Hi FIeld, I find this a good optimization idea, with two considerations :
-
If we pack out-of-place, i.e malloc new buffer and pack the entire matrix to it, we can do it under-the-hood but it will consume more memory and may turns out impossible on some platforms.
-
If we pack in-place, we should give user the choice to allow BLIS overiding his/her input matrices, because (s)he may need them after to do other things. Who knows ?
I think about extending the type trans_t so that user can choose the appropriate option :
- BLIS_?_TRANSPOSE_PREPACK_OUT_PLACE
- BLIS_?_TRANSPOSE_PREPACK_IN_PLACE
If I understand @fgvanzee's intentions correctly, the idea is to have a separate prepack function(s) so that one could do something like:
double* fixed_A = ...;
double* packed_A = ...;
double** Bs = ...;
double** Cs = ...;
bli_hypothetical_prepack_A(..., fixed_A, packed_A);
for (int i = 0;i < N;i++)
{
bli_dgemm(..., packed_A, ..., Bs[i], .... Cs[i]);
}
and so avoid the repeated cost of packing A. @hominhquan: of course, prepacking the entire matrix during a single operation may also be useful, as it also avoids some packing cost (except when the matrix is too large for the LLC), but due to the interface issues that you mention I think this is not the primary goal. Is this second use case important to you? If so perhaps we could reevaluate how this might work.
I should also mention that the above example is logically a tensor contraction (A is 2-D, B and C are 3-D). You can also avoid the cost of repeatedly packing A (up to the point where B overruns nc) by doing this as a single operation a la TBLIS.
FYI Intel MKL has this functionality already. You can call xgemm_pack(...) to pack matrices and then xgemm_compute(...) to compute with them.
It might be nice to export the same interface that MKL does.
Documentation below: https://software.intel.com/en-us/mkl-developer-reference-fortran-gemm-compute https://software.intel.com/en-us/mkl-developer-reference-fortran-gemm-pack
OK, I didn't understand it as a separate function in API. When it is a separate function like on MKL, I agree that it will be useful to user.
And I do not have special need of the second use-case with TRANSPOSE, for the moment.
Thanks for your comments, folks. I don't have any objections to including the MKL-based API in the BLAS compatibility layer, but we should definitely have native interfaces that they build upon, as is already the case with all of the other computational routines in BLIS.
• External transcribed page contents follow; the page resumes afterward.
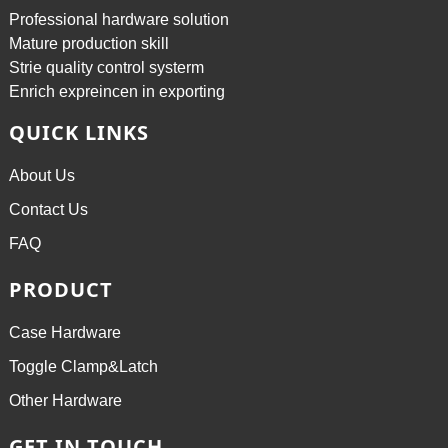
Professional hardware solution
Mature production skill
Strie quality control systerm
Enrich expreincen in exporting
QUICK LINKS
About Us
Contact Us
FAQ
PRODUCT
Case Hardware
Toggle Clamp&Latch
Other Hardware
GET IN TOUCH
(BTW, sorry for my delayed response.)
Hi @fgvanzee, Just wanted to know if anything has been done/achieved on this topic since ? I begin to be interested in this feature and am eager to get in if nothing done yet :-)
Quan
@hominhquan No, this has not yet risen to a priority level that merits my time (versus the other priorities we juggle).
Honestly, when I re-read this thread and only became more confused by the differences between various people's interpretations, and whether I properly understood those interpretations.